Condition achromatopsia
Sponsor Applied Genetic Technologies Corp
Collaborator National Eye Institute (NEI)
Start date June 2013
End date July 2017
Trial size 150 participants
Trial identifier NCT01846052, 1R24EY022023, ACHM-001


The purpose of this study is to identify individuals with achromatopsia caused by mutations in the CNGB3 gene and characterize their clinical condition using several tests of visual function every 6 months for up to 1.5 years.

United States No locations recruiting
Other Countries No locations recruiting

Study Design

Observational model cohort
Time perspective prospective

Primary Outcomes

Visual acuity
time frame: Annually for up to 1.5 years

Secondary Outcomes

Color Vision
time frame: annually for up to 1.5 years
Adaptive Optics Retinal Imaging
time frame: annually for up to 1.5 years

Eligibility Criteria

Male or female participants at least 6 years old.

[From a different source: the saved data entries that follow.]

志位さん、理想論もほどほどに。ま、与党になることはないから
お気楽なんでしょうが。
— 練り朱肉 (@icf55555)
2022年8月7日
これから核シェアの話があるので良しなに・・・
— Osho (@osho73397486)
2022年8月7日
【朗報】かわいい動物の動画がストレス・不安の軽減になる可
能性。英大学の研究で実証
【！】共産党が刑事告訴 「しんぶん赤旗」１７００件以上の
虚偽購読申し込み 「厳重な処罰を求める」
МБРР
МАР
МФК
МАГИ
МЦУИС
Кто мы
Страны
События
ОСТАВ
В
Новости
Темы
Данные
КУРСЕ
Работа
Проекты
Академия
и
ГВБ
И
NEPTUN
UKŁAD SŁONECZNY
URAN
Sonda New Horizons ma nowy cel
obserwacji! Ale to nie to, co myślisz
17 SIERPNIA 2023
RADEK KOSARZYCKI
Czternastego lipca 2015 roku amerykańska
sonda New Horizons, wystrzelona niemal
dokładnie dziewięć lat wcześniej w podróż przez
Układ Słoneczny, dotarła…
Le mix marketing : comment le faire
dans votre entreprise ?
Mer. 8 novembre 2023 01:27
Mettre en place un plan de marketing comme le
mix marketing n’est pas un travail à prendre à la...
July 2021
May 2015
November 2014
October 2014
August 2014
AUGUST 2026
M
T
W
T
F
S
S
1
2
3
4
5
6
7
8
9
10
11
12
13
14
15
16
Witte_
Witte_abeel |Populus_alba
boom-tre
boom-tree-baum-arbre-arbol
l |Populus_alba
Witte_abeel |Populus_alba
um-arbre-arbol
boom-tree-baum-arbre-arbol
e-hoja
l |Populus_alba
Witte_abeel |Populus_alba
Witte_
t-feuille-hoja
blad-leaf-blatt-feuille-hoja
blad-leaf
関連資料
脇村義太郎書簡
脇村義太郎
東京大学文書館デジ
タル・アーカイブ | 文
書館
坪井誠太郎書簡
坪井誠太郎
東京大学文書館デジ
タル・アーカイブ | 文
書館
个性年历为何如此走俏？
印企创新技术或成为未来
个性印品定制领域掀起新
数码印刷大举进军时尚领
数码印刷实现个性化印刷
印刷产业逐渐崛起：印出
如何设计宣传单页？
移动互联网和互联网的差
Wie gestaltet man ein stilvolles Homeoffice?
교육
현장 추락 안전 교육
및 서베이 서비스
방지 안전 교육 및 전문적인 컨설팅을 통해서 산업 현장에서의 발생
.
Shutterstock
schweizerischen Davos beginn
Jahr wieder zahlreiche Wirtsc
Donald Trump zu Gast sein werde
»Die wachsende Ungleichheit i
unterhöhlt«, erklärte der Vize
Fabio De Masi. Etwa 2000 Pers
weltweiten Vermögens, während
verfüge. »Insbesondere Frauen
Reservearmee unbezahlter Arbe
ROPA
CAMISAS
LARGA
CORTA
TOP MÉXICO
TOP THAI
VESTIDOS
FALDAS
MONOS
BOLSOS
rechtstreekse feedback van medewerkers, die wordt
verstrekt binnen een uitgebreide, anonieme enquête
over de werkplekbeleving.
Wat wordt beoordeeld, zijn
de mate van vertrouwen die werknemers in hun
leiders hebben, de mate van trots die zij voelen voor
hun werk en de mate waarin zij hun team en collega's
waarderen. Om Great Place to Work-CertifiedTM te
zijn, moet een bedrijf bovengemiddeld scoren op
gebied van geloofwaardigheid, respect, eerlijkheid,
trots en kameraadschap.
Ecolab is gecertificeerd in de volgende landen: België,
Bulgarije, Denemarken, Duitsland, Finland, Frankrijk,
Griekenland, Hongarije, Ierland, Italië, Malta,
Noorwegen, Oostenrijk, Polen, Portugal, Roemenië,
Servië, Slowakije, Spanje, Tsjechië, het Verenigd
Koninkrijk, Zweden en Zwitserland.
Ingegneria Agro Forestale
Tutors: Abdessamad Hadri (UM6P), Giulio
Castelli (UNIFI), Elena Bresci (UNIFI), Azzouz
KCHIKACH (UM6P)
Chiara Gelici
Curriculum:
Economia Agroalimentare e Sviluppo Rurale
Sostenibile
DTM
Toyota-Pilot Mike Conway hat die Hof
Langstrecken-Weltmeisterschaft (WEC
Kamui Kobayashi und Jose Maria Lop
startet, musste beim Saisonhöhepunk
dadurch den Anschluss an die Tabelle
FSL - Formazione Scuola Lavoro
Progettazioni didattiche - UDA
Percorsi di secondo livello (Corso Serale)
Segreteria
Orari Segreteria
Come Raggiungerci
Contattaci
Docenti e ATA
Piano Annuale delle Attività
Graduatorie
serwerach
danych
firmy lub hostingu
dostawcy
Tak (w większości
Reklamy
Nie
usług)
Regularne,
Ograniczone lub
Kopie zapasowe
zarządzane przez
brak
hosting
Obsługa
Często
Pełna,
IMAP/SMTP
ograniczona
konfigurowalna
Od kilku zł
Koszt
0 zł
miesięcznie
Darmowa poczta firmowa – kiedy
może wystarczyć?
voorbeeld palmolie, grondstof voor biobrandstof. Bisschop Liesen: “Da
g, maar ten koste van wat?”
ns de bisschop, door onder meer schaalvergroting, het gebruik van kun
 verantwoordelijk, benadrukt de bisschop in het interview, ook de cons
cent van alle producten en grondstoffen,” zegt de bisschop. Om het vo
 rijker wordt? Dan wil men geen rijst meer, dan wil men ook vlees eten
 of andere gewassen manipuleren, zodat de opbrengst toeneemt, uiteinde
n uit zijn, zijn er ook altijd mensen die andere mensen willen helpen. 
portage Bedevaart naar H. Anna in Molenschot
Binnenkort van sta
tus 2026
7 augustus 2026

Inclusion Criteria: 1. Clinical diagnosis of achromatopsia (screening portion of study); 2. Molecular confirmation of mutations in the CNGB3 gene (main portion of study); 3. At least 6 years of age; 4. Willing and able to perform study procedures; 5. Signed informed consent(s) obtained (and child assent where applicable). Exclusion Criteria: 1. Not able to have a blood sample drawn; 2. Pre-existing eye conditions that would interfere with interpretation of study endpoints (e.g. glaucoma, corneal or lenticular opacities, diabetic retinopathy, history of retinal detachment); 3. Participating in an interventional research study of drugs or devices for treatment of achromatopsia or other retinal diseases; 4. Use of medications that may impair color vision (e.g. hydroxychloroquine); 5. Any condition which leads the investigator to believe that the participant cannot comply with the protocol requirements or that may place the participant at an unacceptable risk for participation.

Additional Information

Official title Clinical and Genetic Characterization of Individuals With Achromatopsia
Principal investigator Richard G Weleber, MD
Description Individuals with a clinical diagnosis of achromatopsia will be asked to provide informed consent and will then have a single 5 mL blood sample drawn for DNA sequence analysis of genes known to cause achromatopsia, including the CNGB3 gene. All participants will be informed of the results of testing for these mutations. Those with mutations in both alleles of the CNGB3 gene will be evaluated every 6 months for up to 1.5 years by using a variety of non-invasive visual function tests to more fully characterize their clinical condition. This testing will include routine ophthalmic examination and tests of visual acuity, color vision, reading speed, perimetry, nystagmus, light sensitivity, optical coherence tomography, adaptive optics retinal imaging, electroretinography, fundus photography and completion of a quality of life questionnaire.
Trial information was received from ClinicalTrials.gov and was last updated in April 2016.
Information provided to ClinicalTrials.gov by Applied Genetic Technologies Corp.